Talk about making our childhood dreams come true. Crayola, whom most of us left behind with our kindergarten years of scribbling on every available surface, is set to make a comeback in our adult lives in a major way – they just launched a brand-new makeup collection, and we can’t wait to get our hands on every piece.
Joining forces exclusively with ASOS, the iconic crayon brand is taking inspiration directly from its most well-loved products, and yesterday launched a full 58-piece collection of thick pencil-like, easy-to-apply cosmetics. In keeping with the original famous crayons, their cosmetics will too be highly pigmented and available in a variety of rich hues, evoking a sense of free play and creative imagination that take us all the way back to the sandbox.

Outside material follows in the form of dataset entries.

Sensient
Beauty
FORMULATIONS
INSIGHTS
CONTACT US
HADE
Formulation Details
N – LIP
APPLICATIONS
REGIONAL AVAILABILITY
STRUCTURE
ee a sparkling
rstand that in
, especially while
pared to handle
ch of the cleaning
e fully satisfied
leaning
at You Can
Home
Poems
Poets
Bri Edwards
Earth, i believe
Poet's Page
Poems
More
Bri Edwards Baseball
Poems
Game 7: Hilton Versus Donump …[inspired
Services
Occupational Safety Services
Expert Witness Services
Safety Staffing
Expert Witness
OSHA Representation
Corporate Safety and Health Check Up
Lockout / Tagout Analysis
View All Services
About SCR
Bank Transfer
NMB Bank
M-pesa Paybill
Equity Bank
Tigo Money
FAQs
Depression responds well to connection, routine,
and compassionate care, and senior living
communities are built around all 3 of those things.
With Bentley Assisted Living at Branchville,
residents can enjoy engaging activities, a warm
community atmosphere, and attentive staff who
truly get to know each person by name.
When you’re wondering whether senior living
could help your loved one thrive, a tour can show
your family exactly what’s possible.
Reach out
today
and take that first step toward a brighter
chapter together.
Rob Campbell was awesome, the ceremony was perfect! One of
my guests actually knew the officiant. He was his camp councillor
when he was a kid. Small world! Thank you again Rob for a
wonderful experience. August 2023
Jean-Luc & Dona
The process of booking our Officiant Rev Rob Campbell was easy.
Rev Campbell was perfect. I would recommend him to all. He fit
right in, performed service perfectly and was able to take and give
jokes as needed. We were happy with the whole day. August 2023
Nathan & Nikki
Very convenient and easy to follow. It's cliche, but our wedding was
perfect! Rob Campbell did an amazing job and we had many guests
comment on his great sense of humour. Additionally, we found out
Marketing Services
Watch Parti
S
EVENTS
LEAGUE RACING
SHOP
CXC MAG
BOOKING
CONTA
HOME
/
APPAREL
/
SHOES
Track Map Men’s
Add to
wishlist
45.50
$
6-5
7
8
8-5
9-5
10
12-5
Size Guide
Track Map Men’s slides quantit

The full collection ranges from lip and cheek crayons, highlighter sticks, eyeshadows, mascaras, palettes and brushes, which has us itching to go crazy with scribbles and exaggerated colours all over the place. In many ways, it’s a very natural jump – isn’t grown-up makeup is just a socially acceptable way of playing with colour and tone, providing the same creative outlet as crayons did in our youth?
The collection features 95 shades of vegan, cruelty-free shades to experiment with and encourages colour blocking galore. Price point isn’t too bad, with lip crayons starting at $19 and the brush and pencil case coming in as the highest priced item at $52. Oh, the possibilities.
There’s also a huge focus on inclusivity, ie. it’s marketed to everyone, to use however they please, an ethos which comes through in the marketing:
Given how natural a step it seems, you may be wondering what took them so long, but it’s not Crayola’s first foray into the world of beauty – last year they teamed up with Clinique to release a collection of chubby crayon-like lipsticks, and recently unveiled their nail polish collab with Sally Hansen. So, they know a thing or two about pushing people’s creative and beauty buttons.
In the meantime, you can find us playing with our new toys — sorry, products — in the bathroom. We’ll just try not to scribble all over the mirror.